The PoC
Kinetic India two-wheeler rider tap a button on the handlebar. The voice assistant handles vehicle diagnostics (“what’s my mileage?”), service booking (“book service for next week”), telemetry queries (“what was my top speed yesterday?”).
The constraints:
- Multi-language: Hindi, Marathi, English at minimum.
- Latency: under 3 seconds end-to-end (rider can’t wait while in motion).
- Robust to noise: traffic noise, wind, helmet muffling.

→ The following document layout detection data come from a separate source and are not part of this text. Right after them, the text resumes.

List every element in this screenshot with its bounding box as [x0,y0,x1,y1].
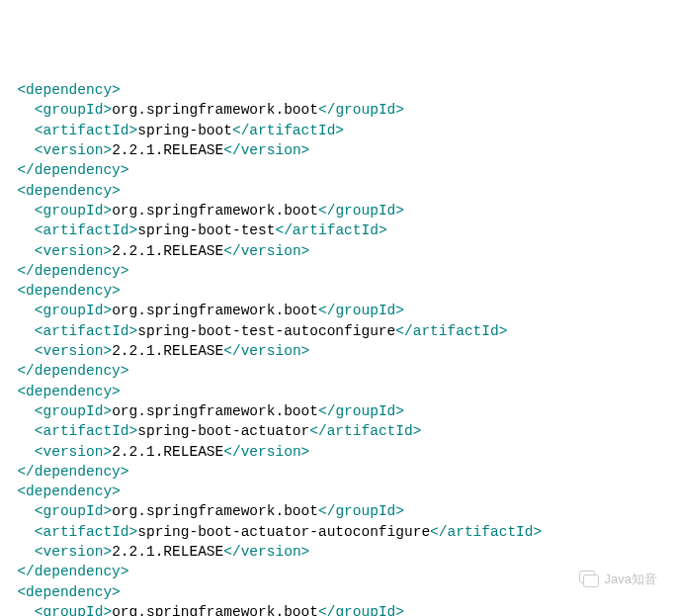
artifact-id-line: <artifactId>spring-boot-test</artifactId… [0,220,677,240]
watermark-text: Java知音 [605,571,657,588]
dependency-open: <dependency> [0,80,677,100]
dependency-close: </dependency> [0,261,677,281]
dependency-close: </dependency> [0,562,677,581]
dependency-close: </dependency> [0,361,677,381]
group-id-line: <groupId>org.springframework.boot</group… [0,100,677,120]
artifact-id-line: <artifactId>spring-boot-actuator</artifa… [0,421,677,441]
dependency-open: <dependency> [0,281,677,301]
artifact-id-line: <artifactId>spring-boot-test-autoconfigu… [0,321,677,341]
version-line: <version>2.2.1.RELEASE</version> [0,140,677,160]
version-line: <version>2.2.1.RELEASE</version> [0,241,677,261]
version-line: <version>2.2.1.RELEASE</version> [0,442,677,462]
artifact-id-line: <artifactId>spring-boot-actuator-autocon… [0,522,677,542]
dependency-open: <dependency> [0,582,677,602]
dependency-open: <dependency> [0,181,677,201]
artifact-id-line: <artifactId>spring-boot</artifactId> [0,121,677,140]
group-id-line: <groupId>org.springframework.boot</group… [0,602,677,616]
group-id-line: <groupId>org.springframework.boot</group… [0,301,677,320]
group-id-line: <groupId>org.springframework.boot</group… [0,401,677,421]
dependency-close: </dependency> [0,462,677,482]
version-line: <version>2.2.1.RELEASE</version> [0,542,677,562]
group-id-line: <groupId>org.springframework.boot</group… [0,201,677,220]
xml-code-block: <dependency> <groupId>org.springframewor… [0,80,677,616]
dependency-close: </dependency> [0,160,677,180]
wechat-cards-icon [579,571,599,587]
dependency-open: <dependency> [0,482,677,501]
version-line: <version>2.2.1.RELEASE</version> [0,341,677,361]
dependency-open: <dependency> [0,382,677,401]
group-id-line: <groupId>org.springframework.boot</group… [0,501,677,521]
watermark: Java知音 [579,571,657,588]
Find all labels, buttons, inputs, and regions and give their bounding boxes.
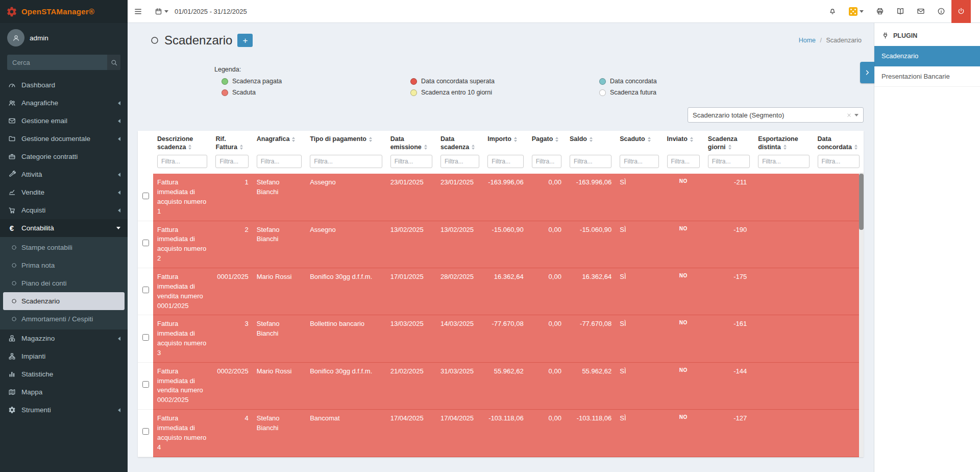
scadenzario-table-card: Descrizione scadenza Rif. Fattura Anagra… <box>138 131 864 457</box>
filter-descrizione-scadenza[interactable] <box>157 155 207 168</box>
documentation-button[interactable] <box>890 0 911 23</box>
table-row[interactable]: Fattura immediata di acquisto numero 2 2… <box>138 221 864 268</box>
table-row[interactable]: Fattura immediata di acquisto numero 4 4… <box>138 410 864 457</box>
sidebar-subitem-prima-nota[interactable]: Prima nota <box>0 256 128 274</box>
sidebar-item-dashboard[interactable]: Dashboard <box>0 76 128 94</box>
plugin-item-scadenzario[interactable]: Scadenzario <box>874 46 980 66</box>
plugin-item-presentazioni-bancarie[interactable]: Presentazioni Bancarie <box>874 66 980 87</box>
row-checkbox[interactable] <box>142 240 149 246</box>
chevron-left-icon <box>118 173 120 177</box>
filter-rif-fattura[interactable] <box>215 155 248 168</box>
sidebar-item-contabilita[interactable]: € Contabilità <box>0 219 128 237</box>
app-logo[interactable]: OpenSTAManager® <box>0 0 128 23</box>
sidebar-item-acquisti[interactable]: Acquisti <box>0 201 128 219</box>
filter-saldo[interactable] <box>570 155 611 168</box>
avatar <box>7 29 24 46</box>
filter-inviato[interactable] <box>667 155 700 168</box>
search-input[interactable] <box>7 55 107 70</box>
col-header-pagato[interactable]: Pagato <box>528 131 566 152</box>
print-button[interactable] <box>870 0 890 23</box>
scrollbar-thumb[interactable] <box>859 174 864 230</box>
row-checkbox[interactable] <box>142 287 149 293</box>
date-range[interactable]: 01/01/2025 - 31/12/2025 <box>175 8 247 15</box>
version-menu-button[interactable] <box>843 0 870 23</box>
col-header-tipo-di-pagamento[interactable]: Tipo di pagamento <box>306 131 386 152</box>
sidebar-subitem-scadenzario[interactable]: Scadenzario <box>3 292 125 310</box>
filter-tipo-di-pagamento[interactable] <box>310 155 382 168</box>
search-button[interactable] <box>107 55 120 70</box>
sidebar-item-magazzino[interactable]: Magazzino <box>0 329 128 347</box>
row-checkbox[interactable] <box>142 428 149 435</box>
cell-scadenza-giorni: -190 <box>704 221 754 268</box>
col-header-rif-fattura[interactable]: Rif. Fattura <box>211 131 252 152</box>
row-checkbox[interactable] <box>142 334 149 341</box>
breadcrumb-home[interactable]: Home <box>799 37 816 44</box>
sidebar-item-gestione-email[interactable]: Gestione email <box>0 112 128 130</box>
table-row[interactable]: Fattura immediata di acquisto numero 3 3… <box>138 315 864 362</box>
col-header-saldo[interactable]: Saldo <box>566 131 616 152</box>
sidebar-item-attivita[interactable]: Attività <box>0 166 128 183</box>
clear-icon[interactable] <box>847 113 851 117</box>
email-button[interactable] <box>911 0 931 23</box>
sidebar-item-impianti[interactable]: Impianti <box>0 347 128 365</box>
cell-anagrafica: Stefano Bianchi <box>253 221 306 268</box>
col-header-data-emissione[interactable]: Data emissione <box>386 131 436 152</box>
filter-esportazione-distinta[interactable] <box>758 155 809 168</box>
filter-data-emissione[interactable] <box>390 155 432 168</box>
col-header-data-concordata[interactable]: Data concordata <box>814 131 864 152</box>
sidebar-item-anagrafiche[interactable]: Anagrafiche <box>0 94 128 112</box>
user-name: admin <box>30 34 48 42</box>
filter-data-scadenza[interactable] <box>440 155 479 168</box>
date-range-button[interactable] <box>149 0 175 23</box>
table-row[interactable]: Fattura immediata di vendita numero 0002… <box>138 362 864 409</box>
bell-icon <box>828 7 837 15</box>
sidebar-toggle-button[interactable] <box>128 0 149 23</box>
legend-item: Scaduta <box>222 89 410 96</box>
col-header-importo[interactable]: Importo <box>483 131 527 152</box>
sidebar-item-strumenti[interactable]: Strumenti <box>0 401 128 419</box>
briefcase-icon <box>7 153 16 160</box>
filter-anagrafica[interactable] <box>257 155 302 168</box>
bar-chart-icon <box>7 370 16 378</box>
topbar: 01/01/2025 - 31/12/2025 <box>128 0 980 23</box>
cell-data-scadenza: 28/02/2025 <box>436 268 483 315</box>
filter-pagato[interactable] <box>532 155 561 168</box>
filter-data-concordata[interactable] <box>818 155 860 168</box>
sidebar-item-statistiche[interactable]: Statistiche <box>0 365 128 383</box>
col-header-anagrafica[interactable]: Anagrafica <box>253 131 306 152</box>
info-button[interactable] <box>931 0 951 23</box>
cell-esportazione-distinta <box>754 221 813 268</box>
row-checkbox[interactable] <box>142 381 149 388</box>
table-scrollbar[interactable] <box>859 173 864 457</box>
filter-scaduto[interactable] <box>620 155 658 168</box>
logout-button[interactable] <box>951 0 971 23</box>
col-header-esportazione-distinta[interactable]: Esportazione distinta <box>754 131 813 152</box>
add-button[interactable]: + <box>237 34 253 47</box>
sidebar-item-gestione-documentale[interactable]: Gestione documentale <box>0 130 128 148</box>
sidebar-item-mappa[interactable]: Mappa <box>0 383 128 401</box>
sidebar-item-vendite[interactable]: Vendite <box>0 183 128 201</box>
chevron-left-icon <box>118 337 120 341</box>
col-header-descrizione-scadenza[interactable]: Descrizione scadenza <box>153 131 211 152</box>
table-row[interactable]: Fattura immediata di vendita numero 0001… <box>138 268 864 315</box>
chevron-left-icon <box>118 119 120 123</box>
row-checkbox[interactable] <box>142 193 149 199</box>
col-header-scadenza-giorni[interactable]: Scadenza giorni <box>704 131 754 152</box>
filter-importo[interactable] <box>487 155 523 168</box>
sidebar-item-categorie-contratti[interactable]: Categorie contratti <box>0 148 128 166</box>
sidebar-subitem-ammortamenti-cespiti[interactable]: Ammortamenti / Cespiti <box>0 310 128 328</box>
panel-collapse-button[interactable] <box>860 62 874 83</box>
filter-scadenza-giorni[interactable] <box>708 155 750 168</box>
notifications-button[interactable] <box>822 0 843 23</box>
col-header-scaduto[interactable]: Scaduto <box>616 131 663 152</box>
table-row[interactable]: Fattura immediata di acquisto numero 1 1… <box>138 174 864 221</box>
segment-select[interactable]: Scadenzario totale (Segmento) <box>688 107 864 123</box>
cell-importo: -15.060,90 <box>483 221 527 268</box>
sidebar-subitem-stampe-contabili[interactable]: Stampe contabili <box>0 239 128 256</box>
cell-scaduto: SÌ <box>616 410 663 457</box>
col-header-inviato[interactable]: Inviato <box>663 131 704 152</box>
col-header-data-scadenza[interactable]: Data scadenza <box>436 131 483 152</box>
sidebar-subitem-piano-dei-conti[interactable]: Piano dei conti <box>0 274 128 292</box>
legend-item: Data concordata superata <box>410 78 599 85</box>
cell-tipo-pagamento: Bollettino bancario <box>306 315 386 362</box>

- Cost: cents per interaction, not dollars.
The pipeline
Mic input (16kHz mono, push-to-talk)
│
▼
ASR (Whisper / Bhashini) ← language detect + transcribe
│
▼
Intent classification (small LLM) ← "diagnostics" / "service" / "telemetry"
│
▼
Tool dispatch (Go) ← fetch from vehicle API
│
▼
Response generation (small LLM) ← turn JSON into natural language in the right language
│
▼
TTS (ElevenLabs) ← Hindi / Marathi / English voice
│
▼
Audio playback through handlebar speaker
Five stages. Each stage has a latency budget. Total: 2.5s p95.
The latency budget
| Stage | Budget |
|---|---|
| ASR | 600ms |
| Intent | 200ms |
| Tool dispatch | 400ms |
| Response gen | 800ms |
| TTS | 500ms |
| Total | 2.5s |
To hit this:
- ASR runs on-device for short utterances (under 2 sec), Bhashini cloud for longer.
- Intent is a fine-tuned tiny model, fits in 50MB on the device.
- Tool dispatch caches per-vehicle data; first call hits the cloud, subsequent for the same datum hit the device cache.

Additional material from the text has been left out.